(Data extracted from a collection)
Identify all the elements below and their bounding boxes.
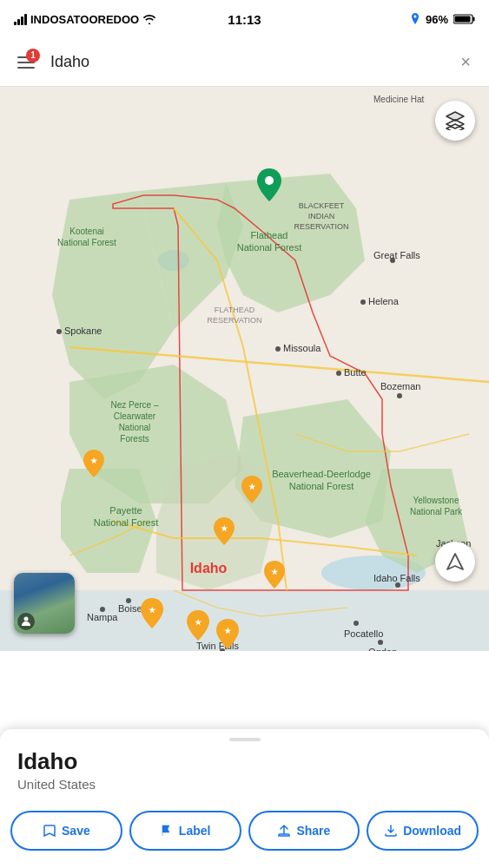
- signal-icon: [14, 14, 27, 25]
- svg-text:Helena: Helena: [368, 296, 400, 306]
- status-bar: INDOSATOOREDOO 11:13 96%: [0, 0, 489, 38]
- svg-point-34: [336, 371, 341, 376]
- svg-text:Kootenai: Kootenai: [69, 227, 103, 236]
- svg-text:National Forest: National Forest: [94, 517, 159, 528]
- share-icon: [277, 824, 291, 838]
- svg-text:Nampa: Nampa: [87, 612, 118, 622]
- svg-text:★: ★: [221, 524, 228, 533]
- svg-text:Missoula: Missoula: [283, 343, 321, 353]
- map-area[interactable]: Medicine Hat Kootenai National Forest BL…: [0, 87, 489, 651]
- svg-text:★: ★: [271, 568, 279, 576]
- battery-area: 96%: [410, 13, 475, 26]
- svg-text:National Forest: National Forest: [57, 238, 116, 247]
- svg-point-52: [378, 640, 383, 645]
- svg-text:Beaverhead-Deerlodge: Beaverhead-Deerlodge: [272, 469, 371, 479]
- street-view-person-icon: [17, 613, 35, 630]
- bottom-panel: Idaho United States Save Label Share Dow: [0, 729, 489, 868]
- wifi-icon: [142, 14, 156, 24]
- svg-text:★: ★: [149, 606, 156, 615]
- svg-text:National Park: National Park: [410, 507, 463, 516]
- search-bar: 1 ×: [0, 38, 489, 87]
- download-button[interactable]: Download: [367, 811, 479, 851]
- share-label: Share: [296, 824, 330, 838]
- svg-text:Ogden: Ogden: [368, 647, 397, 651]
- flag-icon: [160, 824, 174, 838]
- svg-text:★: ★: [248, 483, 256, 491]
- svg-point-36: [397, 393, 402, 398]
- map-layers-button[interactable]: [435, 101, 475, 141]
- svg-text:Great Falls: Great Falls: [373, 250, 420, 260]
- svg-text:Spokane: Spokane: [64, 326, 102, 336]
- notification-badge: 1: [26, 49, 40, 62]
- search-input[interactable]: [50, 53, 444, 71]
- carrier-name: INDOSATOOREDOO: [30, 13, 139, 26]
- svg-text:★: ★: [195, 618, 202, 627]
- svg-text:RESERVATION: RESERVATION: [294, 222, 348, 231]
- status-time: 11:13: [228, 12, 261, 27]
- svg-text:National: National: [119, 423, 151, 432]
- svg-text:Idaho: Idaho: [190, 561, 228, 575]
- clear-search-button[interactable]: ×: [453, 49, 479, 76]
- svg-text:FLATHEAD: FLATHEAD: [215, 306, 255, 314]
- street-view-thumbnail[interactable]: [14, 573, 75, 634]
- svg-point-61: [265, 176, 274, 185]
- download-label: Download: [403, 824, 461, 838]
- label-label: Label: [179, 824, 211, 838]
- svg-text:Yellowstone: Yellowstone: [413, 496, 459, 505]
- svg-point-48: [354, 621, 359, 626]
- navigation-icon: [446, 552, 465, 571]
- svg-text:Idaho Falls: Idaho Falls: [373, 573, 420, 583]
- my-location-button[interactable]: [435, 542, 475, 582]
- svg-text:INDIAN: INDIAN: [308, 212, 335, 220]
- svg-text:★: ★: [90, 457, 98, 465]
- battery-percentage: 96%: [426, 13, 448, 26]
- svg-text:Butte: Butte: [344, 367, 367, 378]
- svg-text:Pocatello: Pocatello: [344, 628, 383, 639]
- label-button[interactable]: Label: [129, 811, 241, 851]
- svg-point-28: [56, 329, 62, 334]
- svg-text:Payette: Payette: [109, 505, 142, 516]
- svg-text:National Forest: National Forest: [289, 481, 354, 491]
- svg-point-62: [24, 617, 29, 621]
- svg-point-32: [360, 299, 366, 305]
- download-icon: [384, 824, 398, 838]
- save-label: Save: [62, 824, 90, 838]
- layers-icon: [446, 111, 465, 130]
- place-subtitle: United States: [0, 777, 489, 804]
- menu-button[interactable]: 1: [10, 47, 42, 78]
- svg-point-30: [275, 346, 281, 352]
- map-svg: Medicine Hat Kootenai National Forest BL…: [0, 87, 489, 651]
- svg-text:Boise: Boise: [118, 603, 142, 614]
- svg-rect-1: [473, 17, 475, 22]
- svg-text:Clearwater: Clearwater: [114, 411, 156, 421]
- carrier-signal: INDOSATOOREDOO: [14, 13, 156, 26]
- save-button[interactable]: Save: [10, 811, 122, 851]
- svg-text:BLACKFEET: BLACKFEET: [299, 201, 345, 210]
- hamburger-icon: [17, 67, 35, 69]
- svg-text:Forests: Forests: [120, 434, 149, 444]
- svg-text:Medicine Hat: Medicine Hat: [373, 95, 425, 104]
- svg-rect-2: [455, 16, 471, 23]
- svg-text:★: ★: [224, 627, 232, 635]
- place-name: Idaho: [0, 741, 489, 777]
- battery-icon: [453, 14, 475, 24]
- svg-text:Bozeman: Bozeman: [380, 381, 420, 391]
- svg-text:Nez Perce –: Nez Perce –: [110, 400, 158, 410]
- svg-text:Flathead: Flathead: [251, 230, 288, 240]
- location-active-icon: [410, 13, 420, 25]
- share-button[interactable]: Share: [248, 811, 360, 851]
- bookmark-icon: [43, 824, 56, 838]
- svg-text:National Forest: National Forest: [237, 242, 302, 253]
- action-buttons-row: Save Label Share Download: [0, 804, 489, 868]
- svg-text:RESERVATION: RESERVATION: [207, 316, 261, 325]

• [About this exercise]:
Copy the lines of the entries above that mention "interactable".

• [Solved exercise]:
- map-area[interactable]: Medicine Hat Kootenai National Forest BL…: [0, 87, 489, 651]
- download-button[interactable]: Download: [367, 811, 479, 851]
- map-layers-button[interactable]: [435, 101, 475, 141]
- search-input[interactable]: [50, 53, 444, 71]
- clear-search-button[interactable]: ×: [453, 49, 479, 76]
- street-view-thumbnail[interactable]: [14, 573, 75, 634]
- my-location-button[interactable]: [435, 542, 475, 582]
- label-button[interactable]: Label: [129, 811, 241, 851]
- menu-button[interactable]: 1: [10, 47, 42, 78]
- save-button[interactable]: Save: [10, 811, 122, 851]
- share-button[interactable]: Share: [248, 811, 360, 851]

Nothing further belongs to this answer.